Published: 23 January 2013



Targeting receptor tyrosine kinases (RTKs) with kinase inhibitors is a clinically validated anti-cancer approach. However, blocking one signaling pathway is often not sufficient to cause tumor regression and the effectiveness of individual inhibitors is often short-lived. As alterations in fibroblast growth factor receptor (FGFR) activity have been implicated in breast cancer, we examined in breast cancer models with autocrine FGFR activity the impact of targeting FGFRs in vivo with a selective kinase inhibitor in combination with an inhibitor of PI3K/mTOR or with a pan-ErbB inhibitor.


Using 4T1 or 67NR models of basal-like breast cancer, tumor growth was measured in mice treated with an FGFR inhibitor (dovitinib/TKI258), a PI3K/mTOR inhibitor (NVP-BEZ235) or a pan-ErbB inhibitor (AEE788) individually or in combination. To uncover mechanisms underlying inhibitor action, signaling pathway activity was examined in tumor lysates and transcriptome analysis carried out to identify pathways upregulated by FGFR inhibition. Anti-phosphotyrosine receptor antibody arrays (P-Tyr RTK) were also used to screen 4T1 tumors.

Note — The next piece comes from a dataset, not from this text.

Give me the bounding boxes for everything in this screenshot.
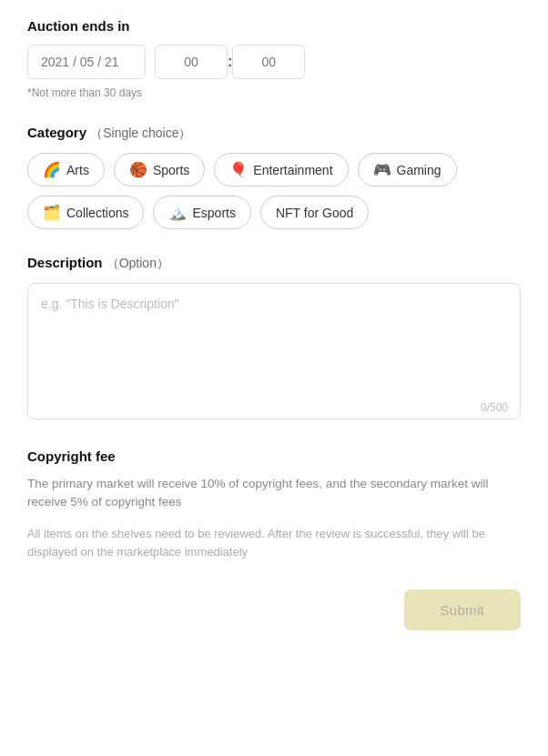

The combination of dovitinib + NVP-BEZ235 causes tumor stasis and strong down-regulation of the FRS2/Erk and PI3K/Akt/mTOR signaling pathways. P-Tyr RTK arrays identified high levels of P-EGFR and P-ErbB2 in 4T1 tumors. Testing AEE788 in the tumor models revealed that the combination of dovitinib + AEE788 resulted in blockade of the PI3K/Akt/mTOR pathway, prolonged tumor stasis and in the 4T1 model, a significant decrease in lung metastasis. The results show that in vivo these breast cancer models become dependent upon co-activation of FGFR and ErbB receptors for PI3K pathway activity.


The work presented here shows that in the breast cancer models examined, the combination of dovitinib + NVP-BEZ235 or dovitinib + AEE788 results in strong inhibition of tumor growth and a block in metastatic spread. Only these combinations strongly down-regulate the FGFR/FRS2/Erk and PI3K/Akt/mTOR signaling pathways. The resultant decrease in mitosis and increase in apoptosis was consistently stronger in the dovitinib + AEE788 treatment-group, suggesting that targeting ErbB receptors has broader downstream effects compared to targeting only PI3K/mTOR. Considering that sub-classes of human breast tumors co-express ErbB receptors and FGFRs, these results have implications for targeted therapy.